Anyway, back to the wrapping. Here's the way my code looks with the BoxPane
approach:
<my:LoginSheet title="Login to server"
xmlns:bxml="http://pivot.apache.org/bxml"
xmlns:my="com.fxpal.myunity"
xmlns="org.apache.pivot.wtk"
maximumWidth="300">
<BoxPane orientation="vertical" styles="{padding:4, fill:true}">
<Form>
<Form.Section>
<TextInput bxml:id="textInputName" Form.label="User Name"
textSize="15" />
<TextInput bxml:id="textInputPassword" Form.label="Password"
password="true" textSize="15" />
</Form.Section>
</Form>
<BoxPane orientation="horizontal"
styles="{fill:true, horizontalAlignment:'center'}">
<PushButton bxml:id="buttonLogin" buttonData="Login" />
<PushButton bxml:id="buttonCancel" buttonData="Cancel" />
</BoxPane>
<Separator />
<Label bxml:id="labelProblem" styles="{wrapText:true, color:'red'}"
/>
</BoxPane>
</my:LoginSheet>
I can tell it's trying to wrap the text, since some ascenders from the
second line are showing thru, but the label's height does not grow as
needed.
I also tried a more verbose TablePane:
<my:LoginSheet title="Login to server"
xmlns:bxml="http://pivot.apache.org/bxml"

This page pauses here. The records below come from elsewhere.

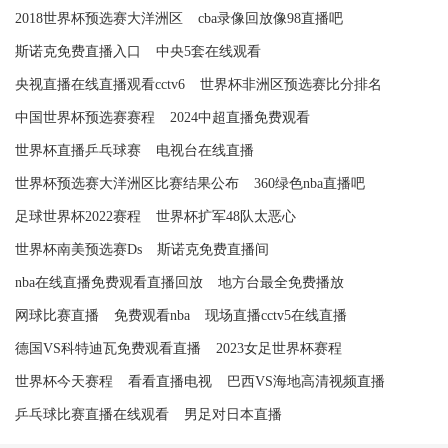
2018世界杯预选赛大洋洲区
cba录像回放像98直播吧
斯诺克免费直播入口
中央5套在线观看
央视直播在线直播观看cctv6
世界杯非洲区预选赛比分排名
中国世界杯预选赛赛程
2024中超直播免费观看
世界杯直播乒乓球赛
电视台在线直播
世界杯预选赛大洋洲区比赛结果公布
360绿色nba直播吧
足球世界杯2022赛程
世界杯扩军48队太恶心
世界杯南美预选赛Ds
斯诺克免费直播间
nba在线直播免费观看直播回放
地方台最全免费播放
网球比赛直播
免费观看nba
现场直播cctv5在线直播
德国VS科特迪瓦免费观看直播
2023女足世界杯赛程
世界杯今天赛程
看看直播电视
巴西VS海地高清视频直播
乒乓球比赛直播在线观看
男足对日本直播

xmlns:my="com.fxpal.myunity"
xmlns="org.apache.pivot.wtk"
maximumWidth="300">
<TablePane styles="{verticalSpacing:4}">
<columns>
<TablePane.Column width="1*" />
</columns>
<TablePane.Row height="1*">
<Form>
<Form.Section>
<TextInput bxml:id="textInputName" Form.label="User
Name"
textSize="15" />
<TextInput bxml:id="textInputPassword"
Form.label="Password"
password="true" textSize="15" />
</Form.Section>
</Form>
</TablePane.Row>
<TablePane.Row height="-1">
<BoxPane orientation="horizontal" styles="{fill:true,
horizontalAlignment:'center'}">
<PushButton bxml:id="buttonLogin" buttonData="Login" />
<PushButton bxml:id="buttonCancel" buttonData="Cancel" />
</BoxPane>
</TablePane.Row>
<TablePane.Row height="-1">
<Separator />
</TablePane.Row>
<TablePane.Row height="-1">
<Label bxml:id="labelProblem" styles="{wrapText:true,
color:'red'}" />
</TablePane.Row>
</TablePane>
</my:LoginSheet>
This also did not result in a taller label. The TablePane.Row height value
of -1 doesn't seem to be documented anywhere, other than indirectly in the
TablePane tutorial, but I'm guessing it means something like "the exact
height you need". If I change the height of the first row to "1*", as in
some examples I've seen (even though it isn't what I mean), the behavior is
a little different -- the label grows with the wrapped text, but at the
expense of the first row. That *really *isn't what I mean.